If they catch a glimpse of it, they'll write it off as the bullied kid being the problem.
And that's best case. In worse cases, the parents will encourage the bullying directly or indirectly and see nothing wrong with it.
It's the same way that things like racism or sexism are taught from one generation to the next. It's not that anyone wants their child to be so, they just don't see it happening themselves.
These kinds of behaviours don't happen because they want to hurt someone. It happens because they want to protect themselves (even if it's at the cost of others) so they can fit in with the popular people. The desire to fit in comes from fear (or acknowledgement) of not being able to solve stuff on their own.

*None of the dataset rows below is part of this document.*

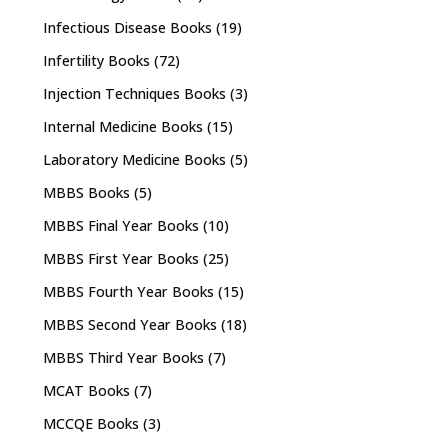
Infectious Disease Books
(19)
Infertility Books
(72)
Injection Techniques Books
(3)
Internal Medicine Books
(15)
Laboratory Medicine Books
(5)
MBBS Books
(5)
MBBS Final Year Books
(10)
MBBS First Year Books
(25)
MBBS Fourth Year Books
(15)
MBBS Second Year Books
(18)
MBBS Third Year Books
(7)
MCAT Books
(7)
MCCQE Books
(3)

So instead of teaching their children algebra or whatever is necessary to perform, they teach them to fit in at all cost, because that's what worked for themselves.
So in short, it's ignorance paired with herd mentality.
Do you think I could start a charity that sends free T-shirts to high schoolers that say things like "no gods, no masters" "trans rights are humans rights"?
Most high schools in those states, I'd imagine, have rules about bullying and walking out of class, and I'm quite sure all of those states have laws about murder.
My ten-year-old daughter has been staying in Lawton, OK, with my eldest, her sister, for the past year. They were once very close, but my eldest and her family relocated about five years ago. During that time, my eldest has welcomed two new additions to her family. I've been the primary caregiver for my youngest since she was just eight months old, so naturally, she shares a strong bond with her older sister. Given that all the people I cherish are in Lawton and that's where they wish to remain, I've decided to relocate there as well. At 46, I realize I may have more time ahead of me than I initially anticipated, so why not make the move?
However, as I reflect on my decision, I can't help but ponder whether there truly exists a "safe place" free from hate. Despite my readiness to leave behind the issues of Texas, conversations I've overheard and the experiences my children describe from their school environment make me question this notion. The tolerated presence of hate within our society generally is concerning.
It's disheartening to witness how hate and ignorance persist, even with the abundance of available technology and resources. It seems that some individuals deliberately choose to harbor these sentiments. In light of this reality, I find myself wondering: "can we ever truly escape it?"